In 1999 the foundation published its Historic Structures Report, laying out a comprehensive renovation plan. The exterior and first-floor public rooms will look as they did in the 1870s, but in most other ways the house is being fundamentally changed to realize Katherine Van Meier’s dream of a retreat center and museum. There’s a big new institutional kitchen, and the upstairs has been reconfigured as eight bedrooms with private baths to accommodate overnight retreats.
These ambitious plans faced a soggy start. When general contractor Rolf Dittmann of River Valley Restoration first inspected the house, he found plenty of trouble—mostly caused by water. The Mowers had proudly located their home on a raised bank, a site that afforded views up and down the scenic bluffs of the St. Croix along with numerous springs to power their lumber mill. They also had purposely allowed water to run right through the basement of the house and then into the river.
Dittmann’s inspection suggested that the Mowers probably used this basement stream as a crude sewage system. Consequently, free-ranging water had been infiltrating and rotting the sandstone foundation walls and wood structural members for 150 years. Some floors were as much as a foot out of level, leaving the house severely racked and on the brink of collapse. Dittmann determined that he would need to demolish and replace the foundation.

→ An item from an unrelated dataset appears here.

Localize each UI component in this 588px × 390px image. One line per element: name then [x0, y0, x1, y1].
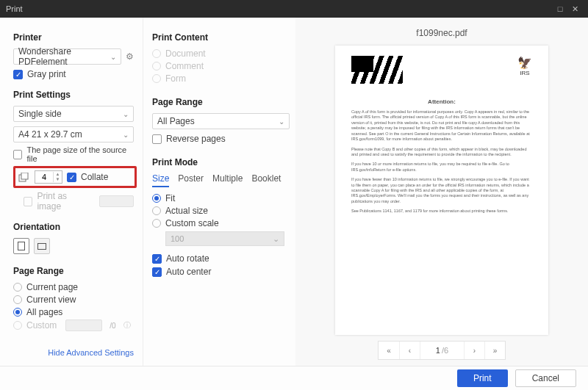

One of the board’s most far-reaching decisions was to place offices and the museum in the basement. To achieve this, plans called for increasing the ceiling height in the basement from 6′ to about 9′. This would be accomplished by excavating the basement 18″ deeper and by permanently raising the house another 18″.
A House Raising
It took Dittmann and his house-moving subcontractor several weeks to prepare the house for lifting. First they constructed temporary bearing walls in two places to stabilize the shaky structure. To provide bearing points at the rear of the house, they also added a temporary sill under the floor joists. There had never been a sill in that position; in the original construction, the joists had been set directly into pockets in the stone foundation. Dittmann and his crew also removed all lath and plaster from the house (much of it affected by racking). That significantly reduced the weight to be lifted and gave the timber-frame members a chance to naturally straighten and recover from racking as the crew took steps to stabilize the structure.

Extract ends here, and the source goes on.